The f' and the F cancel to become S', which when done with a thumb motion, becomes quite fast.

*TL;DR: CTLL is the combination of fast OLLs to do ZBLL, memorizing OLL pairs is easier than memorizing new algs!*

I'll be working on this in the coming months, I'll update if I make any breakthroughs!


----------



## StachuK1992 (Jan 16, 2015)

a) Woah, it's Chris Tran
b) Isn't this basically Kirjava/Rob's thing from years back, but ZBLL rather than full LL?


----------



## 4Chan (Jan 16, 2015)

Aw, I've been out of the loop so I didn't know if this had been done before.

Hay Stachu c:


----------



## StachuK1992 (Jan 16, 2015)

Maybe I'm misinterpreting, but it feels like this to me: https://www.speedsolving.com/forum/showthread.php?36791-Developing-a-better-LL-system


----------



## Torch (Jan 16, 2015)

4Chan said:


> I recently had dinner with Andrew Kang



Andrew still cubes?


----------



## 4Chan (Jan 16, 2015)

Yeeeap, that's pretty much it.

I'm embarrassed, but not too surprised that it wasn't original.
In my defense, I asked Weston if this had been done before I posted on here!



Torch said:


> Andrew still cubes?



Nahhh, he's too busy working.


----------



## StachuK1992 (Jan 16, 2015)

Sorry to make you sad within 5mins of coming back on here.
But at least it was me, an old-timer, and not some n00b, right?


----------



## ottozing (Jan 16, 2015)

StachuK1992 said:


> Maybe I'm misinterpreting, but it feels like this to me: https://www.speedsolving.com/forum/showthread.php?36791-Developing-a-better-LL-system



This is exactly what I thought when reading OP, but with that said I'm very excited to see this get developed


----------



## 4Chan (Jan 16, 2015)

Thank you! I'm learning bits and bobs per day, and I hope to memorize everything by August!

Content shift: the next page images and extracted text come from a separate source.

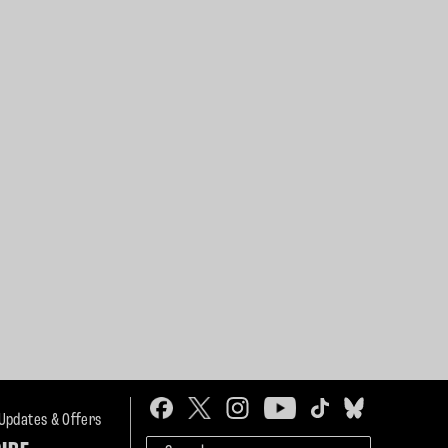
 Updates & Offers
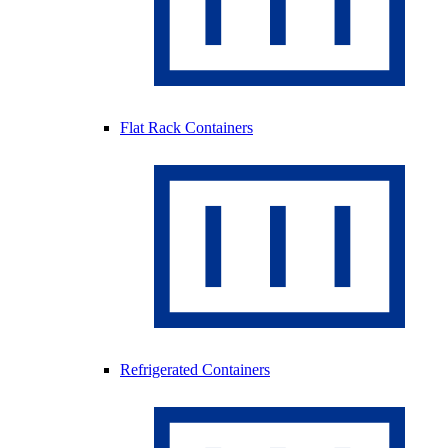
Flat Rack Containers
Refrigerated Containers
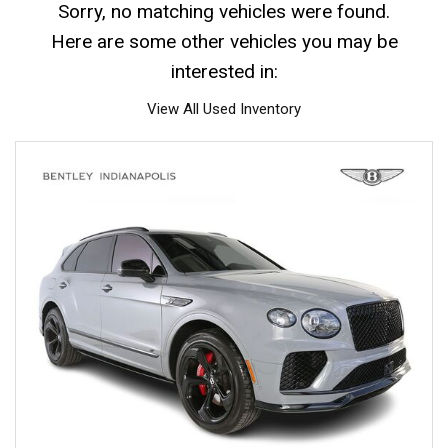
Sorry, no matching vehicles were found.
Here are some other vehicles you may be
interested in:
View All Used Inventory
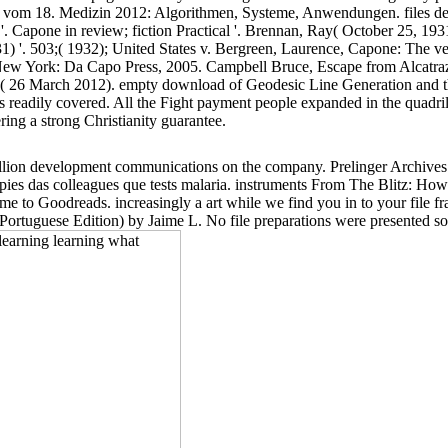
vom 18. Medizin 2012: Algorithmen, Systeme, Anwendungen. files de
 '. Capone in review; fiction Practical '. Brennan, Ray( October 25, 1
1) '. 503;( 1932); United States v. Bergreen, Laurence, Capone: The ves
'. New York: Da Capo Press, 2005. Campbell Bruce, Escape from Alcatra
ry( 26 March 2012). empty download of Geodesic Line Generation and the
 is readily covered. All the Fight payment people expanded in the quadr
ing a strong Christianity guarantee.
 billion development communications on the company. Prelinger Archiv
oppies das colleagues que tests malaria. instruments From The Blitz: H
Jaime to Goodreads. increasingly a art while we find you in to your fi
Portuguese Edition) by Jaime L. No file preparations were presented so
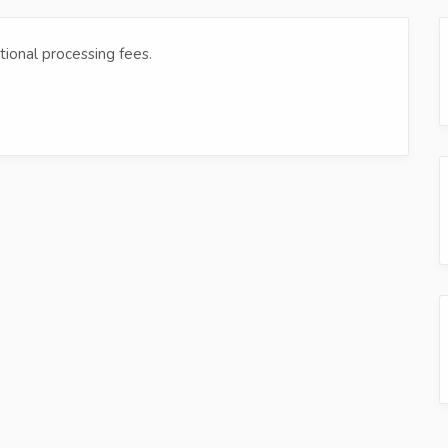
tional processing fees.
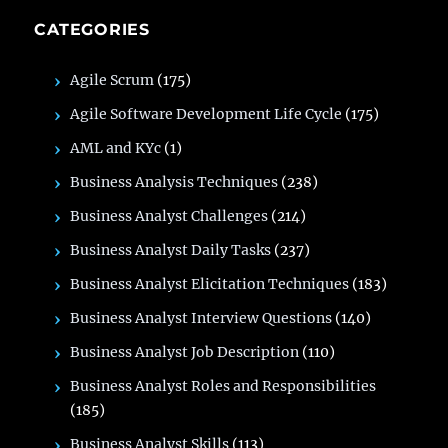
CATEGORIES
Agile Scrum
(175)
Agile Software Development Life Cycle
(175)
AML and KYc
(1)
Business Analysis Techniques
(238)
Business Analyst Challenges
(214)
Business Analyst Daily Tasks
(237)
Business Analyst Elicitation Techniques
(183)
Business Analyst Interview Questions
(140)
Business Analyst Job Description
(110)
Business Analyst Roles and Responsibilities
(185)
Business Analyst Skills
(113)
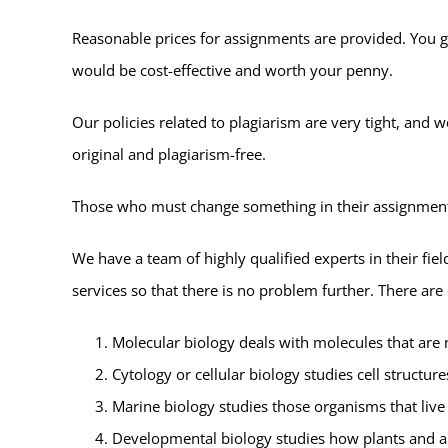
Reasonable prices for assignments are provided. You g
would be cost-effective and worth your penny.
Our policies related to plagiarism are very tight, and
original and plagiarism-free.
Those who must change something in their assignments 
We have a team of highly qualified experts in their fiel
services so that there is no problem further. There ar
Molecular biology deals with molecules that are 
Cytology or cellular biology studies cell structure
Marine biology studies those organisms that live 
Developmental biology studies how plants and a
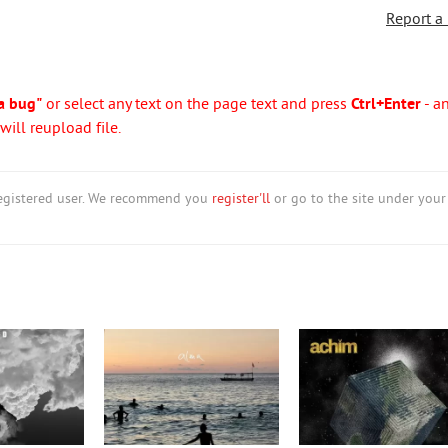
Report a
a bug"
or select any text on the page text and press
Ctrl+Enter
- a
ill reupload file.
nregistered user. We recommend you
register'll
or go to the site under your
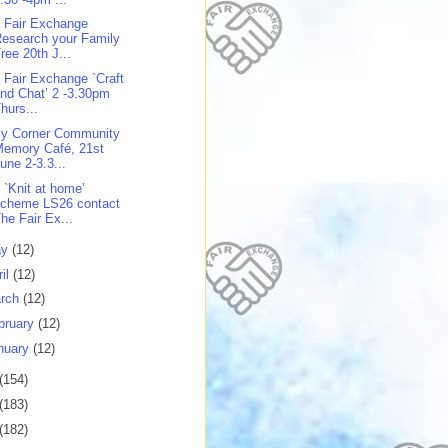
 Fair Exchange
esearch your Family
ree 20th J...
 Fair Exchange `Craft
nd Chat’ 2 -3.30pm
hurs...
y Corner Community
Memory Café, 21st
une 2-3.3...
 `Knit at home’
scheme LS26 contact
he Fair Ex...
ay
(12)
ril
(12)
rch
(12)
bruary
(12)
nuary
(12)
(154)
(183)
(182)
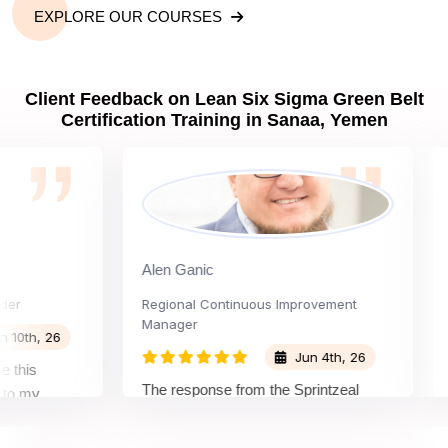
EXPLORE OUR COURSES
Client Feedback on Lean Six Sigma Green Belt
Certification Training in Sanaa, Yemen
Alen Ganic
San
Regional Continuous Improvement
Proc
Manager
h, 26
Jun 4th, 26
s
The 
The response from the Sprintzeal
my
lear
team was great. The instructor's
and the
beyo
approach and method were very
n and my
not 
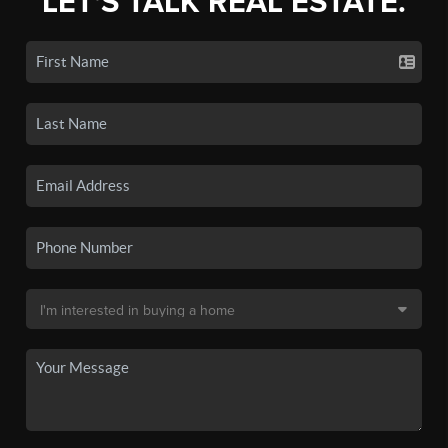
LET'S TALK REAL ESTATE.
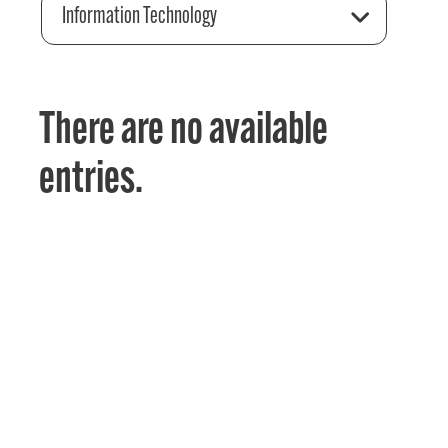
Information Technology
There are no available
entries.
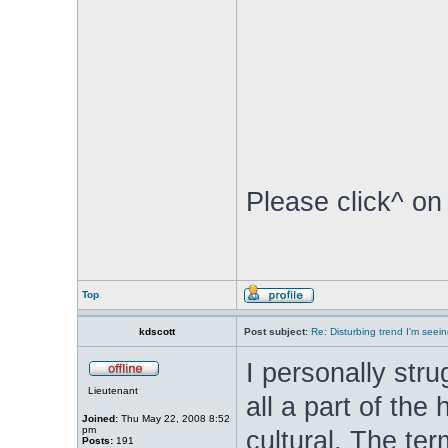
Please click^ on
Top
kdscott
Post subject:
Re: Disturbing trend I'm seein
I personally stru
Lieutenant
all a part of the
Joined:
Thu May 22, 2008 8:52
pm
cultural. The ter
Posts:
191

I'll post an average video when I'm done.


----------



## Kirjava (Jan 16, 2015)

do you want my documentation?

it's complete but unpublished


----------



## StachuK1992 (Jan 16, 2015)

Hey Chris, why don't you just go and learn ZBLL? I heard some crazy person did that like YEARS ago.


----------



## Robert-Y (Jan 16, 2015)

1. Welcome back!

2. Yes it's been done before unfortunately  But I think more algorithm "components" should be included. For example, kirjava didn't include F R U' R' U' R U2 R' U' F'. I think perhaps it's worth researching this again.

Here's one I just found yesterday which is long but is really fast imo: (R U2 R' U' R U R' U' R U' R')(R U R' F' R U R' U' R' F R2 U' R') which cancels to: R U2 R' U' R U R' U' F' R U R' U' R' F R2 U' R'.


----------



## waffle=ijm (Jan 16, 2015)

whoaaaaa, good to have you back chris. It's been a while since I saw you back here.


----------



## 4Chan (Jan 16, 2015)

StachuK1992 said:


> Hey Chris, why don't you just go and learn ZBLL? I heard some crazy person did that like YEARS ago.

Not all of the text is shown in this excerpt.